Samsung Note

Samsung Note
Samsung Note

It is late 2011, and Samsung has just performed a daring technical experiment that has the UK tech press alternating between awe and ridicule. They’ve released the Galaxy Note, a device with a 5.3-inch screen that is so massive it has necessitated the creation of a new word: the ‘Phablet.’ In the aisles of a British mobile shop, the Note looks like a giant amongst men, making the iPhone 4S look like a postage stamp. It is a 178g slab of ambition that asks a very simple technical question: How much screen is too much?
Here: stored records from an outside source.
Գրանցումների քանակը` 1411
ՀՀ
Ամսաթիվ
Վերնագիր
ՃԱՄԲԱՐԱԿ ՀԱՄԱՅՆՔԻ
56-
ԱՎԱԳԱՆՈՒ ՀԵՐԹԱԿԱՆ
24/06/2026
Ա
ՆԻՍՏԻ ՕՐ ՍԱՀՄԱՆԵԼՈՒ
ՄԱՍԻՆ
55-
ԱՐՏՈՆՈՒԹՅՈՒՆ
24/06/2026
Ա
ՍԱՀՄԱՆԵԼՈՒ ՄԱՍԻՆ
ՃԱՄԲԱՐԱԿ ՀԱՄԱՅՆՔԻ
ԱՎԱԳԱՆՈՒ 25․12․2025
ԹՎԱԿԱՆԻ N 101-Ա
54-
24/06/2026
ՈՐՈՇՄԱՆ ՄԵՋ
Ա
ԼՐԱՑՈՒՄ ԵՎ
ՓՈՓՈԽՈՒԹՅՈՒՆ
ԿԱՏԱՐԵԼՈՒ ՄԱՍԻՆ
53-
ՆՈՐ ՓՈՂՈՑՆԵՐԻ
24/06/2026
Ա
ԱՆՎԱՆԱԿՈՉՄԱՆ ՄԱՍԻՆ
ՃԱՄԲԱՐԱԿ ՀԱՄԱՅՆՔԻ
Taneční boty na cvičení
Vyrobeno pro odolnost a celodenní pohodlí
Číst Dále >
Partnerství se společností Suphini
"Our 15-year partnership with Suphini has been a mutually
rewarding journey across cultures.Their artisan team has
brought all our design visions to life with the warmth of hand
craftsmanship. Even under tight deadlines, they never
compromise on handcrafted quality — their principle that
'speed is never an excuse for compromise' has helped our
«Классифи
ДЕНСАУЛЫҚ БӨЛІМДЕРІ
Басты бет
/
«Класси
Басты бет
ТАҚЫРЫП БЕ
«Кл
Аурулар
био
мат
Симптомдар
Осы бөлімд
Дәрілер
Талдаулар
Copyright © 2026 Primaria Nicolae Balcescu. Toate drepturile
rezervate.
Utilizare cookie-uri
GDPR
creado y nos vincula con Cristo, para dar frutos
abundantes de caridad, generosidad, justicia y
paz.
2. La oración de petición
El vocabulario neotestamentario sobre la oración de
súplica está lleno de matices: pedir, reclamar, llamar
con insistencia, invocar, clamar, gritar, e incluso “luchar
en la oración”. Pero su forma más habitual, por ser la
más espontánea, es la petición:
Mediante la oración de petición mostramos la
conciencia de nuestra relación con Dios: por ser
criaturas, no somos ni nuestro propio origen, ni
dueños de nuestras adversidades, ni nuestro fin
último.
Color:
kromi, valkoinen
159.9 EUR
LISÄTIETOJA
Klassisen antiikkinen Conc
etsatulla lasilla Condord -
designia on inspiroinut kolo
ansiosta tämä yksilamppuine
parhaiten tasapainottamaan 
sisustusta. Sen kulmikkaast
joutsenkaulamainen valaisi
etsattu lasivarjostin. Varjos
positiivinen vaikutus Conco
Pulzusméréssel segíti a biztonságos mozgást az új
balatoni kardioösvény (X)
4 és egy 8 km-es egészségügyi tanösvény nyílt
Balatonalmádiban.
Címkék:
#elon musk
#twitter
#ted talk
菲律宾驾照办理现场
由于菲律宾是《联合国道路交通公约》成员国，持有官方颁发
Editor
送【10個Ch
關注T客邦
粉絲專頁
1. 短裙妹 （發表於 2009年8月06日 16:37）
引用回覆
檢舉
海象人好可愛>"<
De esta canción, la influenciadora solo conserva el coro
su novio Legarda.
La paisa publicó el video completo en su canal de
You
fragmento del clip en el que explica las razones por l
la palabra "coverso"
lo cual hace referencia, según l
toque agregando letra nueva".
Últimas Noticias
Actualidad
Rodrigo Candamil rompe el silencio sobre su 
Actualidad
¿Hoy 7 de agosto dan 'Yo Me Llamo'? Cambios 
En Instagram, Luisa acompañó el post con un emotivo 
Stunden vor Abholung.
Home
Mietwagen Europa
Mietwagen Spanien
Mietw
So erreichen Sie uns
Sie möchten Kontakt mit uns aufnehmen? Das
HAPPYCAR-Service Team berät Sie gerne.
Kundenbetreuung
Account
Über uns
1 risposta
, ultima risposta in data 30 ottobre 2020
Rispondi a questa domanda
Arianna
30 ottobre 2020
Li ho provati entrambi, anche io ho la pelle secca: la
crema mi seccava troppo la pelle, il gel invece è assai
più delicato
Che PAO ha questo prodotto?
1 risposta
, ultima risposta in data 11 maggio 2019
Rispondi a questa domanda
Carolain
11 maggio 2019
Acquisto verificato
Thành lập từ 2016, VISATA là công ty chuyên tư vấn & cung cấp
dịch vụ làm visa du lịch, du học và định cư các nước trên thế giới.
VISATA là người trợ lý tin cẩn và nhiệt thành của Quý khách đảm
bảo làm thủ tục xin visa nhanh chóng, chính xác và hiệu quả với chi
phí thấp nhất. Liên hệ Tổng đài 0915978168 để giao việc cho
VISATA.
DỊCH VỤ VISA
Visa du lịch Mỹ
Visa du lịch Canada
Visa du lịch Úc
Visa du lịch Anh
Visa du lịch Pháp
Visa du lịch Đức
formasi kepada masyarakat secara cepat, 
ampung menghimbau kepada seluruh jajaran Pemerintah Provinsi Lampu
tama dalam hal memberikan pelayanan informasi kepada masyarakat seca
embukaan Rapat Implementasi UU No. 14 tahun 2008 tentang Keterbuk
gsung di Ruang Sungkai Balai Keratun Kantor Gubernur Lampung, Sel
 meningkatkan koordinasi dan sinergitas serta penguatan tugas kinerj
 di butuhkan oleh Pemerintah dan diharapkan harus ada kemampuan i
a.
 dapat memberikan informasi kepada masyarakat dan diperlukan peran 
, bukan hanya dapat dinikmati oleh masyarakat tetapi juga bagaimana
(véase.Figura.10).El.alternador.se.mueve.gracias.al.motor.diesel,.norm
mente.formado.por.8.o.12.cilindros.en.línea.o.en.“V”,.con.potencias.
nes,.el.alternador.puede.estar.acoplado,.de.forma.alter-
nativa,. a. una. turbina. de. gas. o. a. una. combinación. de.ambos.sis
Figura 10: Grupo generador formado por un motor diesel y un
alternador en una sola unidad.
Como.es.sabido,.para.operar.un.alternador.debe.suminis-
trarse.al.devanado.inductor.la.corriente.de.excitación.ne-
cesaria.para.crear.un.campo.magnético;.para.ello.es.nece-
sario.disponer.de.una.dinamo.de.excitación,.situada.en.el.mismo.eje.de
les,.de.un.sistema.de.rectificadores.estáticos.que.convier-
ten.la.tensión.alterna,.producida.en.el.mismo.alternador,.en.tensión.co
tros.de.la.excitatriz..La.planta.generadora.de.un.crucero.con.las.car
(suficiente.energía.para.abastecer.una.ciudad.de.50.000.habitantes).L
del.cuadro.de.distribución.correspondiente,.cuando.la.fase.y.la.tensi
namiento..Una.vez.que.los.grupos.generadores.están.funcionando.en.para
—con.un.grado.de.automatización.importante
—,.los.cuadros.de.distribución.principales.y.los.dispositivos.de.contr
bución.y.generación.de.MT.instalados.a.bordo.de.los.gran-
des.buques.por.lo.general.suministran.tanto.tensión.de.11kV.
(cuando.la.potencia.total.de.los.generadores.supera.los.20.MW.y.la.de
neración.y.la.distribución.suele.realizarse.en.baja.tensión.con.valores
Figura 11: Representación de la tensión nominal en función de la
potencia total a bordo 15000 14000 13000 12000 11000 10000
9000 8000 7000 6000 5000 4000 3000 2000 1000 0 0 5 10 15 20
The technical headline is that 5.3-inch HD Super AMOLED display with a resolution of 1280 x 800. In 2011, this is a staggering pixel count for a handheld device, offering a density of 285 PPI. Because it’s a Super AMOLED panel, the colours are almost hyper-real and the blacks are deep enough to lose yourself in. It is the first phone that truly makes web browsing feel like a desktop experience; you can read a full Guardian article without ever having to pinch-to-zoom. Under the hood, it’s a beast, powered by a 1.4GHz dual-core Exynos processor and 1GB of RAM. It handles the ‘TouchWiz 4.0’ overlay on Android 2.3 Gingerbread with a fluidity that proves Samsung’s silicon is now the class of the field.

But the real technical ‘party piece’ is the S Pen. This isn’t just a cheap plastic stylus from the PDA era; it’s a sophisticated, pressure-sensitive input device developed in partnership with Wacom. It slots neatly into the bottom of the chassis and allows for 128 levels of pressure sensitivity. You can use it to annotate screenshots, create digital art in ‘S Memo,’ or perform ‘Air View’ gestures. It’s a technical masterclass in precision that transforms the phone from a consumption device into a creative tool. For the UK architect or designer, the Note isn’t a joke; it’s a digital sketchbook that fits in a (very large) jacket pocket.

Connectivity is, as expected, exhaustive: 21Mbps HSPA+, Wi-Fi n, GPS/GLONASS, and an 8-megapixel camera that captures stunning 1080p video. Because of its sheer size, Samsung has been able to pack in a massive 2500 mAh battery. This is a technical necessity to power that gargantuan screen, and it pays off, the Note is one of the few high-end smartphones of 2011 that can comfortably survive a heavy day of usage and still have juice left for the train home. The Galaxy Note is a polarising, magnificent, and ultimately visionary bit of kit. It proved that the world was ready to go big, provided the screen was good enough to justify the stretch.